If Governments could have taken the necessary steps to “flatten the curve” of infection rates at an early stage, the impact would not have been this severe. The above mentioned study by Deloitte evaluated the 1918-20 influenza pandemic and found that a mere swift action 10 days prior to the onset of the pandemic boosted employment in the manufacturing sector by roughly 5% in the post-pandemic period. While implementing restrictions beyond this for an additional 50 days improved manufacturing employment by 6.5% after the pandemic had subsided. This is clearly a case of willful short-term pain that will help avoid longer-term structural damage to the economy.

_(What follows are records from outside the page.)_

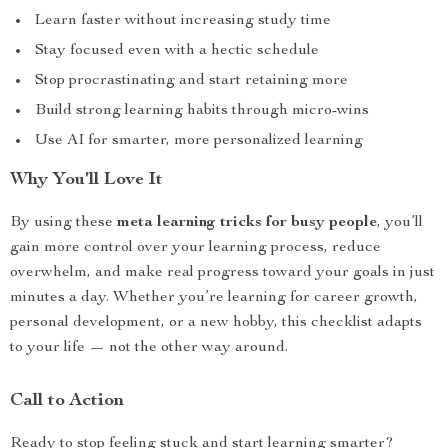
Learn faster without increasing study time
Stay focused even with a hectic schedule
Stop procrastinating and start retaining more
Build strong learning habits through micro-wins
Use AI for smarter, more personalized learning
Why You’ll Love It
By using these
meta learning tricks for busy people
, you’ll
gain more control over your learning process, reduce
overwhelm, and make real progress toward your goals in just
minutes a day. Whether you’re learning for career growth,
personal development, or a new hobby, this checklist adapts
to your life — not the other way around.
Call to Action
Ready to stop feeling stuck and start learning smarter?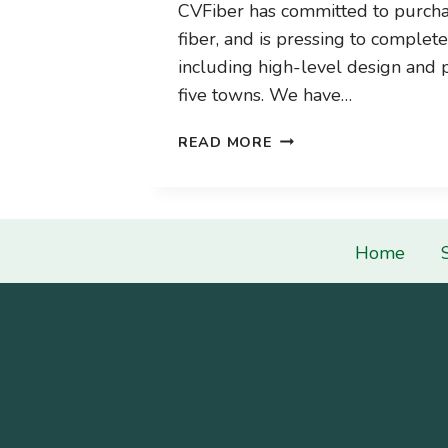
CVFiber has committed to purcha
fiber, and is pressing to complet
including high-level design and p
five towns. We have…
CONSTRUCTION
READ MORE
IS
COMING!
WE’RE
BUYING
Home
FIBER!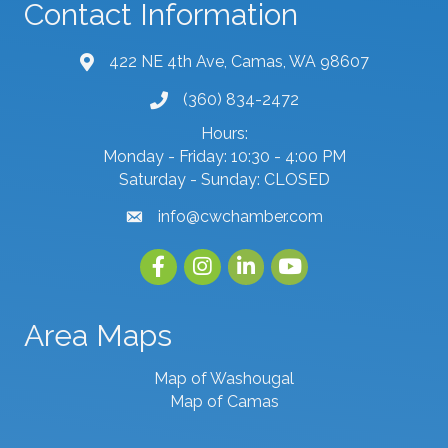
Contact Information
422 NE 4th Ave, Camas, WA 98607
map and address
(360) 834-2472
phone number
Hours:
Monday - Friday: 10:30 - 4:00 PM
Saturday - Sunday: CLOSED
info@cwchamber.com
email
Facebook
Instagram
linked in
youtube
Area Maps
Map of Washougal
Map of Camas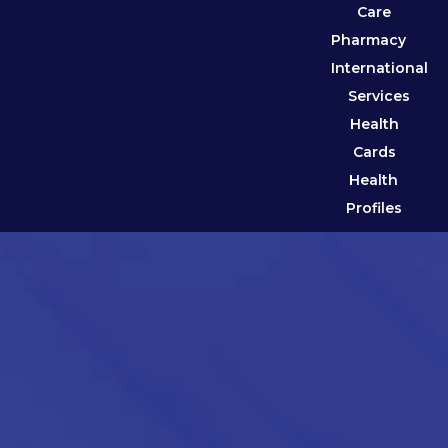
Care
Pharmacy
International
Services
Health
Cards
Health
Profiles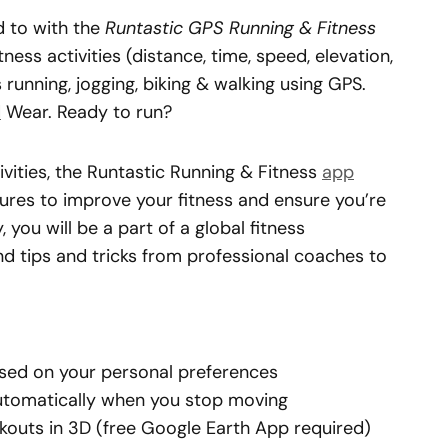
d to with the
Runtastic GPS Running & Fitness
ness activities (distance, time, speed, elevation,
running, jogging, biking & walking using GPS.
d
Wear. Ready to run?
ivities, the Runtastic Running & Fitness
app
res to improve your fitness and ensure you’re
 you will be a part of a global fitness
d tips and tricks from professional coaches to
sed on your personal preferences
automatically when you stop moving
kouts in 3D (free Google Earth App required)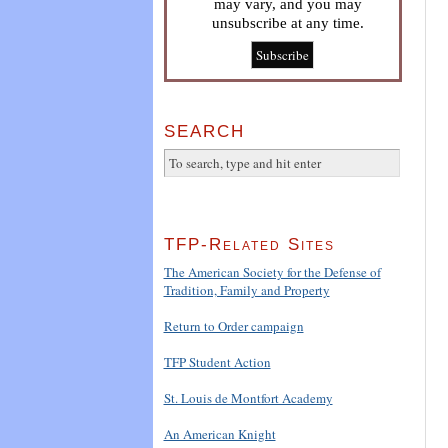
may vary, and you may
unsubscribe at any time.
SEARCH
TFP-Related Sites
The American Society for the Defense of
Tradition, Family and Property
Return to Order campaign
TFP Student Action
St. Louis de Montfort Academy
An American Knight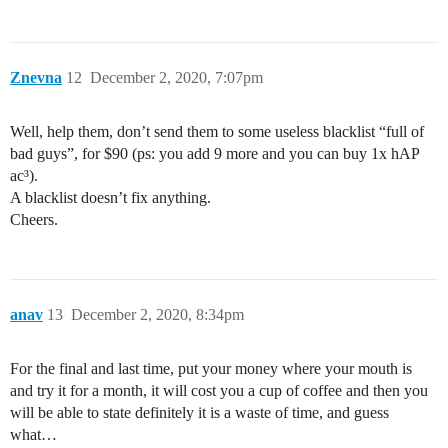
Znevna
12
December 2, 2020, 7:07pm
Well, help them, don’t send them to some useless blacklist “full of
bad guys”, for $90 (ps: you add 9 more and you can buy 1x hAP
ac³).
A blacklist doesn’t fix anything.
Cheers.
anav
13
December 2, 2020, 8:34pm
For the final and last time, put your money where your mouth is
and try it for a month, it will cost you a cup of coffee and then you
will be able to state definitely it is a waste of time, and guess
what…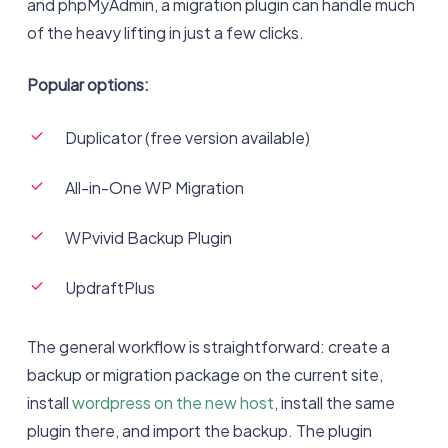
and phpMyAdmin, a migration plugin can handle much
of the heavy lifting in just a few clicks.
Popular options:
Duplicator (free version available)
All-in-One WP Migration
WPvivid Backup Plugin
UpdraftPlus
The general workflow is straightforward: create a
backup or migration package on the current site,
install
wordpress on the new host
, install the same
plugin there, and import the backup. The plugin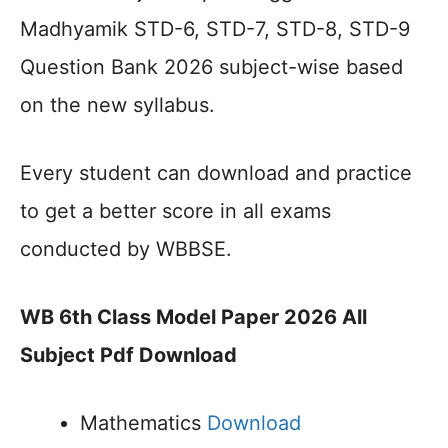
Madhyamik STD-6, STD-7, STD-8, STD-9
Question Bank 2026 subject-wise based
on the new syllabus.
Every student can download and practice
to get a better score in all exams
conducted by WBBSE.
WB 6th Class Model Paper 2026 All
Subject Pdf Download
Mathematics
Download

The outcome may still be uncertain, but it is important for the South African automotive industry to be protected at all cost.

It is evident that COVID-19 continues to have a major impact on the entire business ecosystem. In the short term, businesses will need to respond to immediate challenges posed by the COVID-19 lockdown, in this new normal, speed will be more valuable than elegance. Stabilizing the business will be very crucial. This process should include identifying organisational vulnerabilities, inefficiencies and securing business continuity and financing.

Very soon, the world will start emerging and rising from COVID-19 constraints. The next challenge will then revolve around making strategic recovery plans including preparing for the return of employees, resolving customer dispute, managing claims and collaborating with customers and suppliers to streamline and realign operations. By then, many businesses will have identified and understood the value of a digital future and the impact it has on ways of working. From where we stand, this future promises improved efficiencies, flexibility, cost out and quicker response times. The only businesses that will thrive in the new normal will be those who see these convulsive and challenging times as opportunities not to be missed.